I do believe there is a lot of confusion around the term, but that is because it isnt real, it doesnt exist. The foundation for design and development has been laid and whether we like it or not, the masses have termed that foundation “Web 2.0”.
It means different things to different people — but it helps put into context the over-all idea of the emerging technology we are working with at this moment in time.
Interesting. One thing I find especially cool is users like this- a pseudo-user created to track all the buy/sell actions of “Mad Money” host Jim Cramer.
The Fool is generally ahead of the cure, and I think they may have hit a goldmine with this one.
Yeah … this (like many Web 2.0 apps.) seems to be one of those things that either becomes nothing and shares the market with 20 others like it — or it truely becomes unique and forever changes its industry.
Look out Jim Cramer, there’s a new stock market fluctuation tool in town.
Boo-ya!
If any of you sign-up for CAPS, look for me at “TMFCreative” (not doing so hot right now).
Really great idea by Motley.
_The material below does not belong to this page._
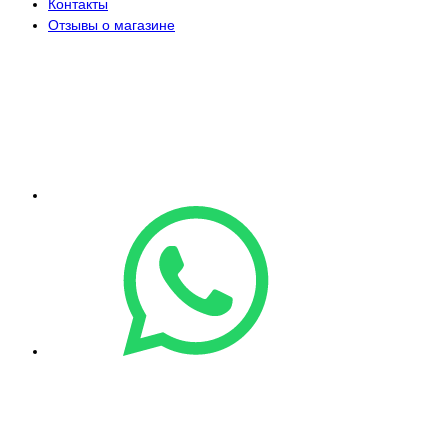
Контакты
Отзывы о магазине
I wish I would of thought of it first.
Nice article on CAPS today in the Wall Street Journal: Motley fool site to evaluate gamut of stock-pickers
Getting a little more exposure, The Motley Fool CAPS was featured on Techcrunch this morning! Check it out: CAPS Takes “Wisdom of the Few” To Stock Picking
I actually don’t agree with you guys regarding the Motley Fools prediction ability, i believe that they will end as all the other free money prediction markets, from my point of view when the predictors are not staking real money on their prediction (like they need to do in real life) they kind on not mimic the real life action of buying and selling a stock.
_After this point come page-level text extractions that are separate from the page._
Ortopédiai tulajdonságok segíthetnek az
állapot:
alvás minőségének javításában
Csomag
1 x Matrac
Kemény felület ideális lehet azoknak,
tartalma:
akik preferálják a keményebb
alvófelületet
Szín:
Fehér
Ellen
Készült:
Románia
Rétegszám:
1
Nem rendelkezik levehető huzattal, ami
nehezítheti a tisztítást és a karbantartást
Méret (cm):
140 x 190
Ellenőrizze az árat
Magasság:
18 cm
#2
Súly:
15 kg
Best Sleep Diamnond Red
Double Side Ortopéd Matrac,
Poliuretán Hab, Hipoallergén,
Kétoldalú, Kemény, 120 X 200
But see, you are looking at it incorrectly….
The Motley Fool isn’t trying to predict buying behavior – they are trying to predict user accuracy (in my opinion). It doesn’t matter why you do or don’t buy a stock – if you are just watching it, actually invested in or playing with real or non-real money. What is important is your accuracy in the market.
The Motley Fool CAPS is trying to predict the market based on nothing more than evaluating past performance. If you traditionally are 96% accurate, that is an important thing for all of us to know – whether you actually invested money or not. Picture someone who always picks the right stocks but never invests themselves – their input to me is more valuable to me than someone who invests every day but always picks the wrong stocks. I don’t care if you are really playing the market – I just care how well you know the market.
The closer you can get to achieving market accuracy, the better your chances will always have – that is why performance is such a valuable commodity.
Sorry for me taking time to reply,
Martin,
I totaly understood what you meant, but what i am trying to say is that for one, who don’t actualy place a stake under his choise of prediction is much easier to predict.
i.e
you might tell me to listen to my old body , which is a great free poker player (plays for virtual money) and asking him to seat near of me while i am playing for real, i wouldn’t listen to him, i believe that he can aford him self to be much riski while playing with virtual money than when some thing is under some stake.